(Records contained in a dataset)

------------

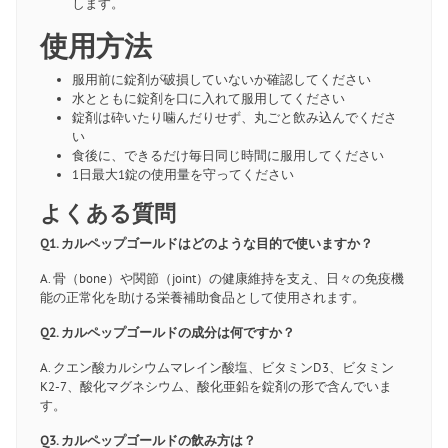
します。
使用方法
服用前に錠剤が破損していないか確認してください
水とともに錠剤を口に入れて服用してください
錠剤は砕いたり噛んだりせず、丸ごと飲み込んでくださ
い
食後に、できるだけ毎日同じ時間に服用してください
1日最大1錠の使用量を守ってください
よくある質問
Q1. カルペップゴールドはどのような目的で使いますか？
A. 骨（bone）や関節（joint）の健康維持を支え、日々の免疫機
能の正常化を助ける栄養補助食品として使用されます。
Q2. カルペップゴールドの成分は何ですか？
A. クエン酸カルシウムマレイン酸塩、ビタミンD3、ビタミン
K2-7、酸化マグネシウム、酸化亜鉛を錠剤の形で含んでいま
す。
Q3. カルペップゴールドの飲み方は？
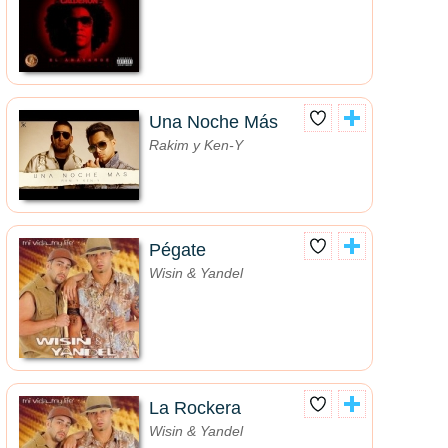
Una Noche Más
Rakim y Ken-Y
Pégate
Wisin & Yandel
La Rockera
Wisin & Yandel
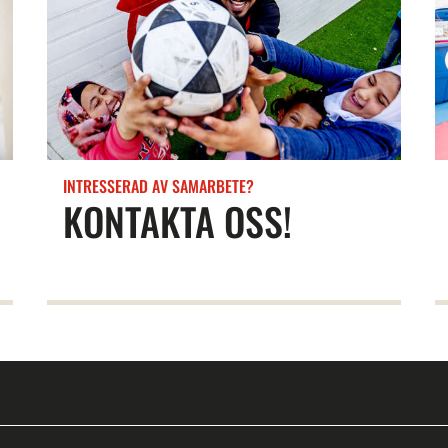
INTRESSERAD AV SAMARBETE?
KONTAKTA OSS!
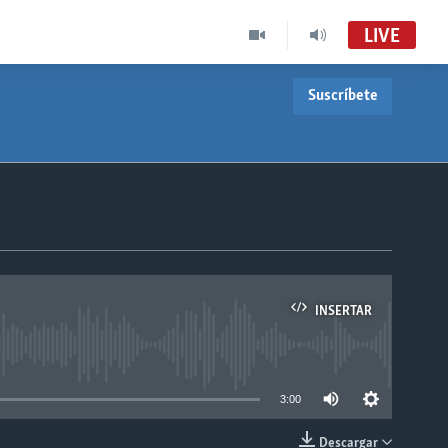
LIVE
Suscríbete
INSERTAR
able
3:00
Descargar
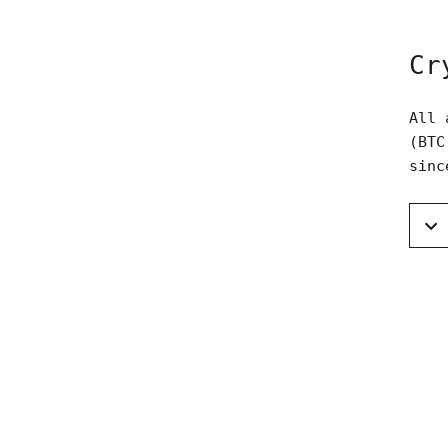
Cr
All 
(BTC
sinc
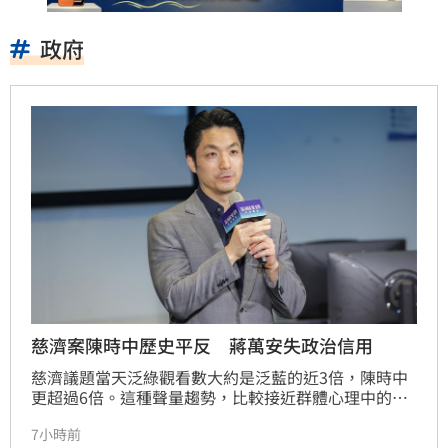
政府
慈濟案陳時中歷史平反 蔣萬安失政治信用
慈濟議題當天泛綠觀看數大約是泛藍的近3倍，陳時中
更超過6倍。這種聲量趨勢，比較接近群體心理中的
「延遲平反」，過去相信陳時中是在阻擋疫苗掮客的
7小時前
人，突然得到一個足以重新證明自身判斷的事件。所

------------

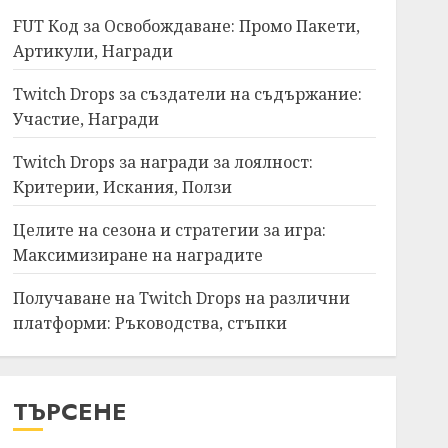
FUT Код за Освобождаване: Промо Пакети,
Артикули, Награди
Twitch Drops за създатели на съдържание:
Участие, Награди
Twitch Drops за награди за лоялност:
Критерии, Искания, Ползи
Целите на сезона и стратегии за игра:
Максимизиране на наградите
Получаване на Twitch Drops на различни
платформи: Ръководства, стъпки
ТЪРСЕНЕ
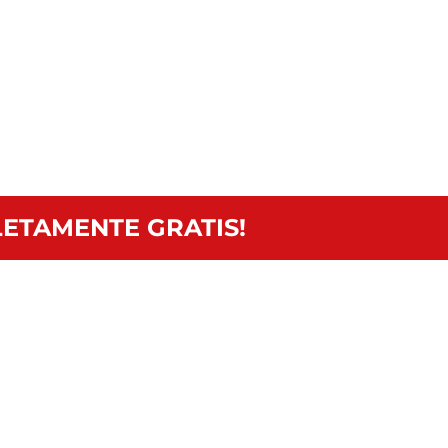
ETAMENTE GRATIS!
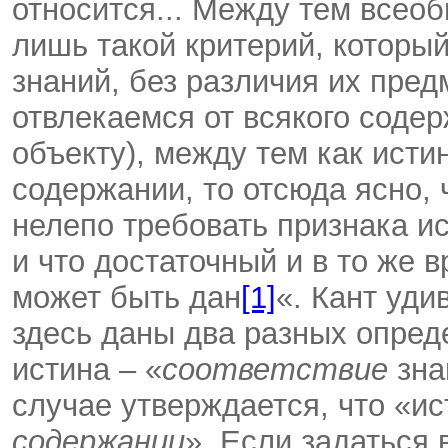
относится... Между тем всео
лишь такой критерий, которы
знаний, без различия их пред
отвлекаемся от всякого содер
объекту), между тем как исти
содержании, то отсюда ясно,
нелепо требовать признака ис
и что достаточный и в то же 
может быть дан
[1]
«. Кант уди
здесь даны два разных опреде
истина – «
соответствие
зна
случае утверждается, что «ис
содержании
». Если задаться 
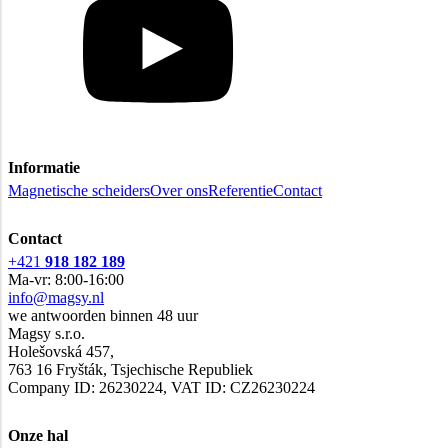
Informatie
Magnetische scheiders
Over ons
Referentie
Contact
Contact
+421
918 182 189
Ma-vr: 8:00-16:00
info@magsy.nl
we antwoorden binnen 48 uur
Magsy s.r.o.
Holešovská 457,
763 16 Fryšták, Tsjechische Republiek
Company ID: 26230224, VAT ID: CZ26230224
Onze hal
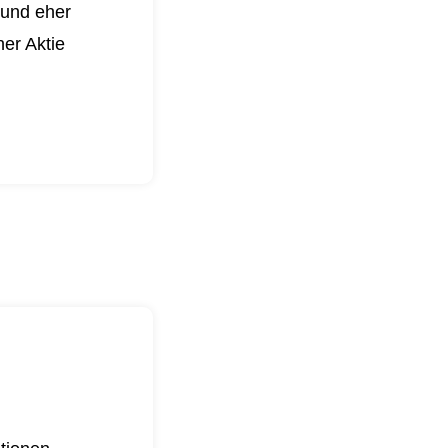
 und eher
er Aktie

------------

What to produce >>
Set down word for word the lines above from the one with "Q1. カルペップゴールドはどのような目的で使いますか？" up to and including the one with "人，突然得到一個足以重新證明自身判斷的事件。所". Omit every picture.

Worked solution >>
Q1. カルペップゴールドはどのような目的で使いますか？
A. 骨（bone）や関節（joint）の健康維持を支え、日々の免疫機
能の正常化を助ける栄養補助食品として使用されます。
Q2. カルペップゴールドの成分は何ですか？
A. クエン酸カルシウムマレイン酸塩、ビタミンD3、ビタミン
K2-7、酸化マグネシウム、酸化亜鉛を錠剤の形で含んでいま
す。
Q3. カルペップゴールドの飲み方は？
Una Noche Más
Rakim y Ken-Y
Pégate
Wisin & Yandel
La Rockera
Wisin & Yandel
INTRESSERAD AV SAMARBETE?
KONTAKTA OSS!
LIVE
Suscríbete
INSERTAR
able
3:00
Descargar
Cr
All 
(BTC
sinc
政府
慈濟案陳時中歷史平反 蔣萬安失政治信用
慈濟議題當天泛綠觀看數大約是泛藍的近3倍，陳時中
更超過6倍。這種聲量趨勢，比較接近群體心理中的
「延遲平反」，過去相信陳時中是在阻擋疫苗掮客的
7小時前
人，突然得到一個足以重新證明自身判斷的事件。所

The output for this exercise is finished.